Please transcribe the data below exactly. Leave the pictures out.

[Opening Data provided section]

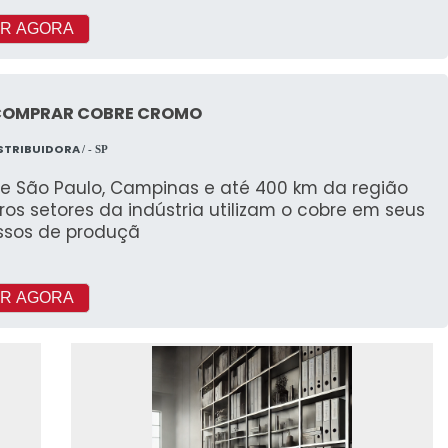
R AGORA
COMPRAR COBRE CROMO
ISTRIBUIDORA
/ - SP
e São Paulo, Campinas e até 400 km da região
os setores da indústria utilizam o cobre em seus
ssos de produçã
R AGORA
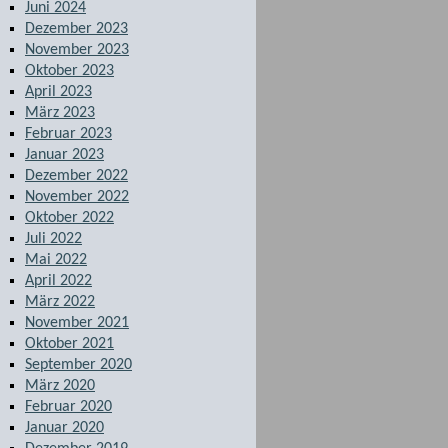
Juni 2024
Dezember 2023
November 2023
Oktober 2023
April 2023
März 2023
Februar 2023
Januar 2023
Dezember 2022
November 2022
Oktober 2022
Juli 2022
Mai 2022
April 2022
März 2022
November 2021
Oktober 2021
September 2020
März 2020
Februar 2020
Januar 2020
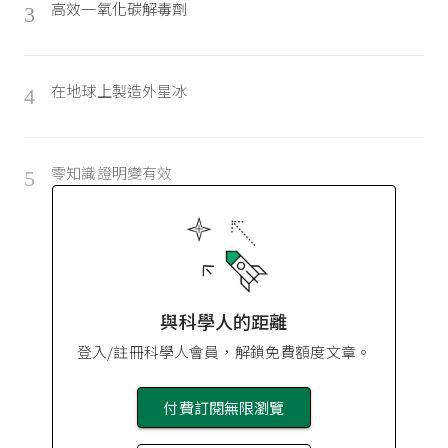
高效一氧化碳解毒劑
3
在地球上製造外星冰
4
零知識證明變有效
5
與科學人的距離
登入/註冊科學人會員，解鎖免費額度文章。
付費訂閱無限瀏覽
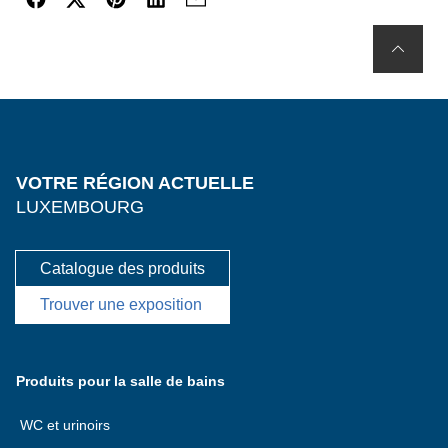
VOTRE RÉGION ACTUELLE
LUXEMBOURG
Catalogue des produits
Trouver une exposition
Produits pour la salle de bains
WC et urinoirs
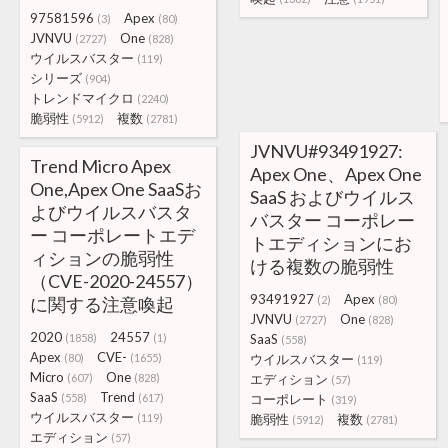
97581596
Apex
(3)
(80)
JVNVU
One
(2727)
(828)
ウイルスバスター
(119)
シリーズ
(904)
トレンドマイクロ
(2240)
脆弱性
複数
(5912)
(2781)
JVNVU#93491927:
Trend Micro Apex
Apex One、Apex One
One,Apex One SaaSお
SaaS およびウイルス
よびウイルスバスタ
バスター コーポレー
ー コーポレートエデ
トエディションにお
ィションの脆弱性
ける複数の脆弱性
（CVE-2020-24557）
93491927
Apex
に関する注意喚起
(2)
(80)
JVNVU
One
(2727)
(828)
2020
24557
(1858)
(1)
SaaS
(558)
Apex
CVE-
(80)
(1655)
ウイルスバスター
(119)
Micro
One
(607)
(828)
エディション
(57)
SaaS
Trend
(558)
(617)
コーポレート
(319)
ウイルスバスター
(119)
脆弱性
複数
(5912)
(2781)
エディション
(57)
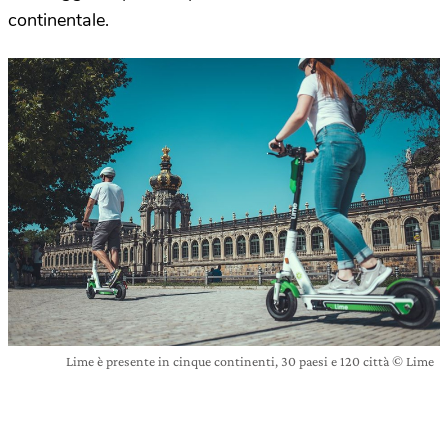
continentale.
Lime è presente in cinque continenti, 30 paesi e 120 città © Lime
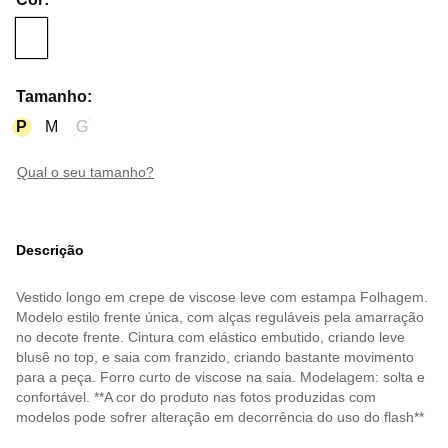
Tamanho
:
P
M
G
qual o seu tamanho?
Descrição
Vestido longo em crepe de viscose leve com estampa Folhagem.
Modelo estilo frente única, com alças reguláveis pela amarração
no decote frente. Cintura com elástico embutido, criando leve
blusê no top, e saia com franzido, criando bastante movimento
para a peça. Forro curto de viscose na saia. Modelagem: solta e
confortável. **A cor do produto nas fotos produzidas com
modelos pode sofrer alteração em decorrência do uso do flash**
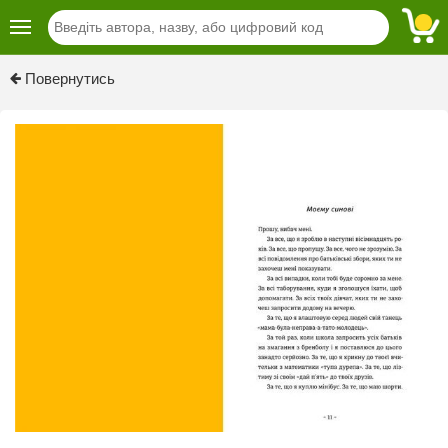
Previous
Next
Повернутись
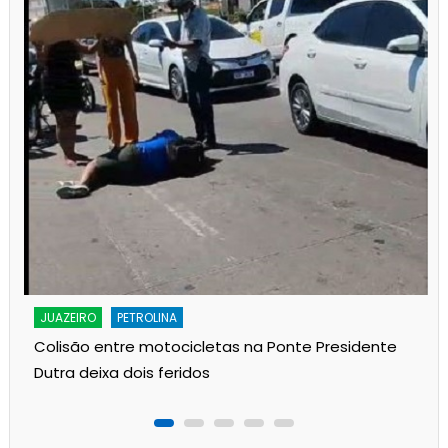
JUAZEIRO
PETROLINA
Colisão entre motocicletas na Ponte Presidente
Dutra deixa dois feridos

[Closing Data provided section]

■ **Written solution**:
R AGORA
COMPRAR COBRE CROMO
ISTRIBUIDORA
/ - SP
e São Paulo, Campinas e até 400 km da região
os setores da indústria utilizam o cobre em seus
ssos de produçã
R AGORA
Juni 2024
Dezember 2023
November 2023
Oktober 2023
April 2023
März 2023
Februar 2023
Januar 2023
Dezember 2022
November 2022
Oktober 2022
Juli 2022
Mai 2022
April 2022
März 2022
November 2021
Oktober 2021
September 2020
März 2020
Februar 2020
Januar 2020
高效一氧化碳解毒劑
3
在地球上製造外星冰
4
零知識證明變有效
5
與科學人的距離
登入/註冊科學人會員，解鎖免費額度文章。
付費訂閱無限瀏覽
VOTRE RÉGION ACTUELLE
LUXEMBOURG
Catalogue des produits
Trouver une exposition
Produits pour la salle de bains
WC et urinoirs
97581596
Apex
(3)
(80)
JVNVU
One
(2727)
(828)
ウイルスバスター
(119)
シリーズ
(904)
トレンドマイクロ
(2240)
脆弱性
複数
(5912)
(2781)
JVNVU#93491927:
Trend Micro Apex
Apex One、Apex One
One,Apex One SaaSお
SaaS およびウイルス
よびウイルスバスタ
バスター コーポレー
ー コーポレートエデ
トエディションにお
ィションの脆弱性
ける複数の脆弱性
（CVE-2020-24557）
93491927
Apex
に関する注意喚起
(2)
(80)
JVNVU
One
(2727)
(828)
2020
24557
(1858)
(1)
SaaS
(558)
Apex
CVE-
(80)
(1655)
ウイルスバスター
(119)
Micro
One
(607)
(828)
エディション
(57)
SaaS
Trend
(558)
(617)
コーポレート
(319)
ウイルスバスター
(119)
脆弱性
複数
(5912)
(2781)
エディション
(57)
continentale.
Lime è presente in cinque continenti, 30 paesi e 120 città © Lime
Tamanho
:
P
M
G
qual o seu tamanho?
Descrição
Vestido longo em crepe de viscose leve com estampa Folhagem.
Modelo estilo frente única, com alças reguláveis pela amarração
no decote frente. Cintura com elástico embutido, criando leve
blusê no top, e saia com franzido, criando bastante movimento
para a peça. Forro curto de viscose na saia. Modelagem: solta e
confortável. **A cor do produto nas fotos produzidas com
modelos pode sofrer alteração em decorrência do uso do flash**
Previous
Next
Повернутись
JUAZEIRO
PETROLINA
Colisão entre motocicletas na Ponte Presidente
Dutra deixa dois feridos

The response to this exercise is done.